In order to determine the qualitative and quantitative antigenic composition, methods of missile and cross-section immunoelectrophoresis were used. Allergens from ticks Dermatophagoides pteronissinus and Dermatophagoides farina have a close antigenic composition of 9-18 components and are close in composition to the International Standard.

The study of the fractional composition and determination of the molecular weight of allergens by electrophoresis in PAG (polyacrylamide gel) with sodium dodecyl sulfate showed that allergens consist of 10-12 fractions with a molecular weight of 10-140 kD.

The study of the specific activity of the fractions using immunoblotting showed that IgE bound components with a molecular weight of 25.18 kD for Dermatophagoides, 10.40 kD for Dermatophagoids.
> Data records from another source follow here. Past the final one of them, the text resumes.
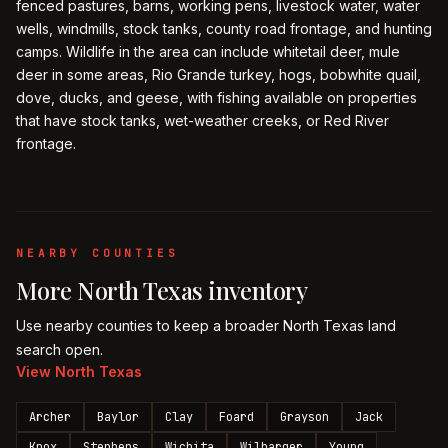
fenced pastures, barns, working pens, livestock water, water
wells, windmills, stock tanks, county road frontage, and hunting
camps. Wildlife in the area can include whitetail deer, mule
deer in some areas, Rio Grande turkey, hogs, bobwhite quail,
dove, ducks, and geese, with fishing available on properties
that have stock tanks, wet-weather creeks, or Red River
frontage.
NEARBY COUNTIES
More
North Texas
inventory
Use nearby counties to keep a broader
North Texas
land
search open.
View
North Texas
Archer
Baylor
Clay
Foard
Grayson
Jack
Knox
Stephens
Wichita
Wilbarger
Young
The determination of the interaction with allergen-specific IgE and IgG antibodies of allergens from ticks by ELISA revealed a high specific activity of a series of tick-borne allergens in the inhibition of ELISA. The percentage of inhibition of binding of allergen-specific IgE for Dermatophagoides pteronissinus is 90%, for Dermatophagoides Farin 88%. The percentage of inhibition of binding of allergen-specific IgG antibodies for Dermatophagoides pteronissinus 60%, for Dermatophagoides farina 49%.

A comparative study of tick-borne allergens Dermatophagoides pteronissinus and Dermatophagoides farin by EFP using sensitized lymphocytes was carried out. Changes in the EFP of lymphocytes sensitized by tick-borne allergens Dermatophagoides pteronissinus and Dermatophagoides farina with the addition of these allergens showed the specificity of allergens, as well as the generality of their antigenic properties. Determination of the change in the EFP of lymphocytes under the influence of allergens Dermatophagoides pteronissinus and Dermatophagoides farin in various dilutions revealed a great allergenic activity of the allergen from ticks Dermatophagoides pteronissinus. The study of changes in lymphocyte subpopulations of lymphocytes different in terms of exposure to tick-borne allergens showed that lymphocytes of different subpopulations have different sensitivity to tick-borne allergens. The maximum sensitivity is detected by lymphocytes with the highest values of AFP - the third subpopulation.

Claims (1)

A method of producing an allergen from house dust mites of the genus Dermatophagoides, including water-salt extraction of feedstock using Evans-Coca extracting liquid, cultivating mites for 3-4 months at a temperature of 25 ± 2 ° C and a relative humidity of 73 ± 3% on a substrate from house dust and bristles, characterized in that, as a feedstock, a mixture of house dust mite culture Dermatophagoides farina or Dermatophagoides pterississus and cultivation media including excrement, moult skins is used mites and the remaining food substrate, water-salt extraction of the feedstock is carried out after mixing and homogenizing it with glass powder for three days, moreover, the extracted material is shaken three times every 30 minutes with an interval of 1.5 hours, in the intervals between shakes the extracted material is maintained at temperature from 2 to 10 ° C, after extraction is completed, the supernatant is drained and centrifuged at 5000-6000 rpm for 30-40 minutes, followed by filtration through a paper filter, They sterilize filtration, stabilize the mother liquor for 3-4 months, spill and obtain the finished product.